Reforma Tributária 2026: Impactos do IBS/CBS no Compliance Fiscal
🚨 Reforma Tributária 2026: O Comitê Gestor do IBS pode se tornar o 'quarto poder da República'. Fique atento aos impactos no compliance fiscal e às novas obrigações acessórias. #ReformaTributária #IBS #ComplianceFiscal

Resposta direta
🚨 Reforma Tributária 2026: O Comitê Gestor do IBS pode se tornar o 'quarto poder da República'. Fique atento aos impactos no compliance fiscal e às novas obrigações acessórias. #ReformaTributária #IBS #ComplianceFiscal
Perguntas-chave
- O que Reforma Tributária muda na prática para o contribuinte?
- Como IBS afeta planejamento e tomada de decisão?
O que muda amanhã: Comitê Gestor do IBS e os novos desafios para o compliance fiscal
A reforma tributária aprovada traz consigo uma série de mudanças significativas que exigem atenção imediata de CFOs, contadores, advogados tributaristas e donos de empresas. Uma das principais alterações é a criação do Comitê Gestor do Imposto sobre Bens e Serviços (IBS), que pode se tornar uma espécie de 'quarto poder da República', conforme alertado pela advogada tributarista Mary Elbe Queiroz.
O poder do Comitê Gestor do IBS
O Comitê Gestor do IBS, conforme estabelecido na Constituição, terá um poder significativo sobre a arrecadação de impostos. A arrecadação referente à s operações sobre bens e serviços, sobre as quais o IVA Dual incidirá, será gerenciada diretamente pelo Comitê, que fará o sistema de débito e crédito antes de destinar os recursos aos estados e municÃpios. Isso pode gerar um delay significativo no fluxo de caixa das empresas.

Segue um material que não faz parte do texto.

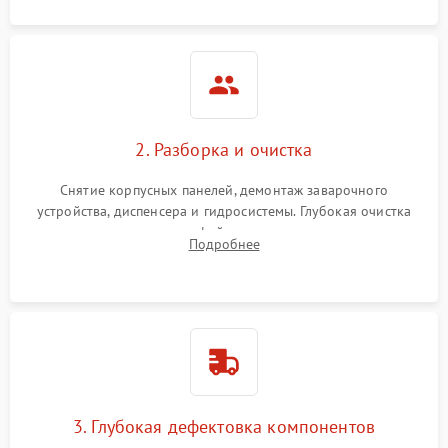
2. Разборка и очистка
Снятие корпусных панелей, демонтаж заварочного
устройства, диспенсера и гидросистемы. Глубокая очистка
внутренних узлов от кофейных масел, жмыха и накипи.
Подробнее
Промывка дренажных каналов и фильтров с использованием
специализированной химии.
3. Глубокая дефектовка компонентов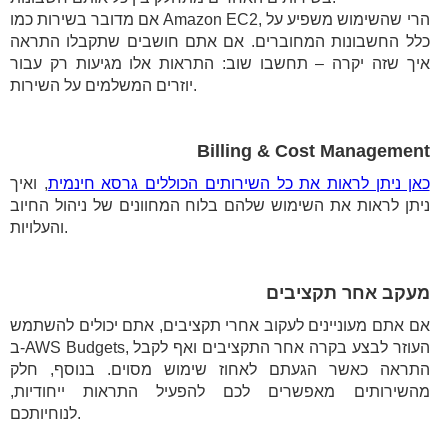
אם מדובר בשירות כמו Amazon EC2, הרי שהשימוש משפיע על
כלל החשבונות המחוברים. אם אתם חושבים שתקבלו התראה
איך שזה יקרה – תחשבו שוב: התראות אלו מגיעות רק עבור
יוזרים המשלמים על השירות.
Billing & Cost Management
כאן ניתן לראות את כל השירותים הכוללים גרסא חינמית
, ואיך
ניתן לראות את השימוש שלהם בלוח המחוונים של ניהול החיוב
והעלויות.
מעקב אחר תקציבים
אם אתם מעוניינים לעקוב אחרי תקציבים, אתם יכולים להשתמש
ב-AWS Budgets, העוזר לבצע בקרה אחר התקציבים ואף לקבל
התראה כאשר הגעתם לאחוז שימוש מסוים. בנוסף, חלק
מהשירותים מאפשרים לכם להפעיל התראות ייחודיות,
לנוחיותכם.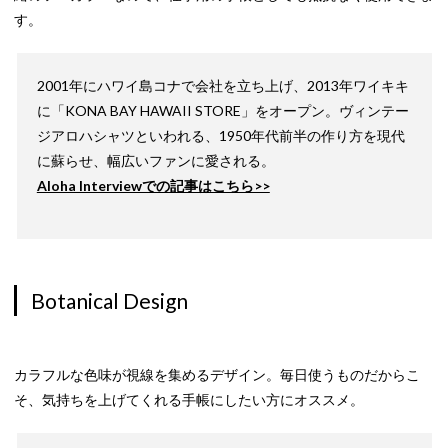
す。
2001年にハワイ島コナで会社を立ち上げ、2013年ワイキキ
に「KONA BAY HAWAII STORE」をオープン。ヴィンテー
ジアロハシャツといわれる、1950年代前半の作り方を現代
に蘇らせ、幅広いファンに愛される。
Aloha Interviewでの記事はこちら>>
Botanical Design
カラフルな色味が視線を集めるデザイン。毎日使うものだからこ
そ、気持ちを上げてくれる手帳にしたい方にオススメ。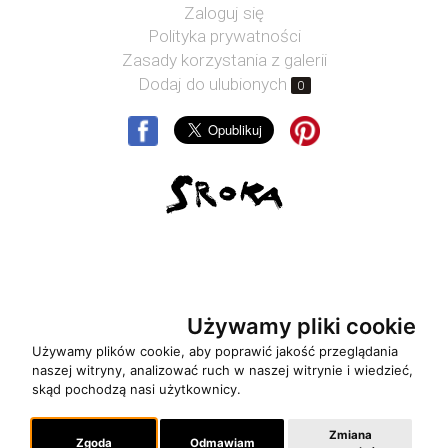
Zaloguj się
Polityka prywatności
Zasady korzystania z galerii
Dodaj do ulubionych
0
Używamy pliki cookie
Copyrights: Jacek Sroka 1999-2026. Wszelkie prawa
Używamy plików cookie, aby poprawić jakość przeglądania
zastrzeżone
| realizacja:
grafiQa.pl
naszej witryny, analizować ruch w naszej witrynie i wiedzieć,
skąd pochodzą nasi użytkownicy.
Zmiana
Zgoda
Odmawiam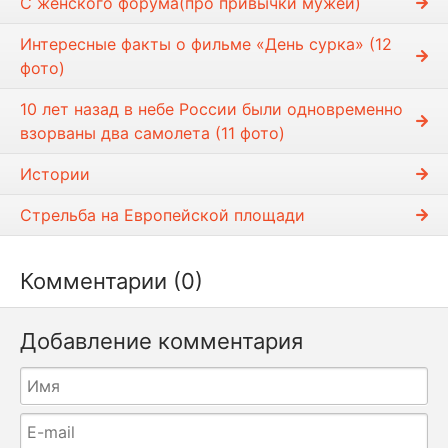
С женского форума(про привычки мужей)
Интересные факты о фильме «День сурка» (12
фото)
10 лет назад в небе России были одновременно
взорваны два самолета (11 фото)
Истории
Стрельба на Европейской площади
Комментарии (0)
Добавление комментария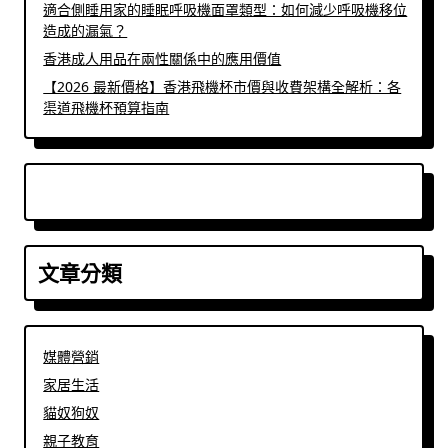
適合側睡用家的睡眠呼吸機面罩類型：如何減少呼吸機移位
造成的漏氣？
香港成人用品在兩性關係中的應用價值
【2026 最新價格】香港飛機杯市價與收費架構全解析：各
渠道飛機杯預算指南
文章分類
媒體營銷
家居生活
貓奴狗奴
親子教育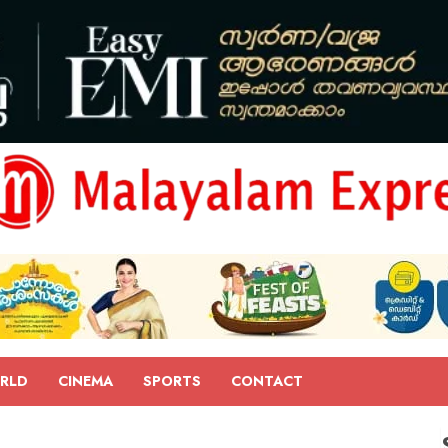
RLD
CINEMA
SPORTS
CONTACT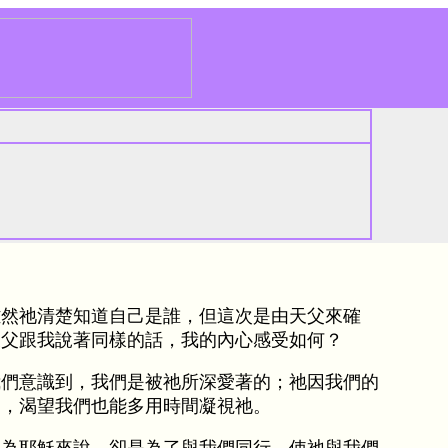
雖然祂清楚知道自己是誰，但這次是由天父來確
天父跟我說著同樣的話，我的內心感受如何？
我們意識到，我們是被祂所深愛著的；祂因我們的
們，渴望我們也能多用時間凝視祂。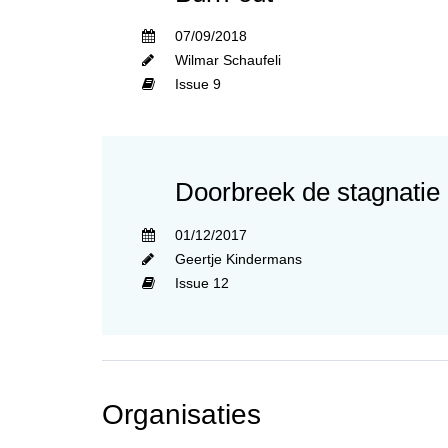
07/09/2018
Wilmar Schaufeli
Issue 9
Doorbreek de stagnatie
01/12/2017
Geertje Kindermans
Issue 12
Organisaties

Mary Elbe Queiroz, pós-doutora em Direito Tributário e sócia do escritório Queiroz Advogados Associados, destaca que os contribuintes precisam adotar uma postura ativa nas fases de revisão e implantação das novas regras. 'Precisamos ficar atentos a todas as propostas de regulamentação, pois quem está trabalhando nisso tudo são representantes das Fazendas (federal, estaduais e municipais). E o pagador de tributos não foi chamado a opinar', afirma.
Impactos no compliance fiscal
A reforma tributária promete simplificação, transparência e justiça fiscal, mas é crucial que as empresas estejam preparadas para as novas obrigações acessórias e os custos de adaptação. A não-cumulatividade plena do IBS/CBS exige uma revisão completa dos processos internos de compliance fiscal.
- Fluxo de caixa: O delay na arrecadação pode afetar significativamente o fluxo de caixa das empresas.
- Custos de adaptação: A implementação das novas regras exigirá investimentos em tecnologia e treinamento de pessoal.
- Novas obrigações acessórias: As empresas precisarão se adaptar a novas exigências de documentação e relatórios fiscais.
O Imposto Seletivo e a injustiça fiscal
Outro ponto de atenção é a implantação do Imposto Seletivo (IS), que chega ao Brasil em um formato diferente do modelo europeu. Enquanto na Europa o imposto incide sobre bens nocivos à saúde, como cigarro e bebida, no Brasil ele também atingirá bebidas açucaradas e veÃculos.
Mary Elbe Queiroz critica a inclusão de veÃculos no IS, argumentando que isso prejudicará os mais pobres. 'Os veÃculos de combustão, em si, não atingem o meio ambiente. O que atinge é o combustÃvel. Acontece que esses veÃculos serão taxados, o que vai prejudicar os mais pobres, já que os veÃculos elétricos, que são comprados por uma classe mais abastada, não serão tributados', explica.
Conclusão
A reforma tributária de 2026 traz consigo uma série de desafios e oportunidades. É essencial que as empresas estejam preparadas para as mudanças, adotando uma postura ativa na revisão e implantação das novas regras. O Comitê Gestor do IBS, o Imposto Seletivo e as novas obrigações acessórias são apenas alguns dos pontos que exigem atenção imediata.
Fique atento às atualizações e prepare sua empresa para o novo cenário tributário. Acompanhe as regulamentações da Lei Complementar e esteja pronto para adaptar seus processos de compliance fiscal.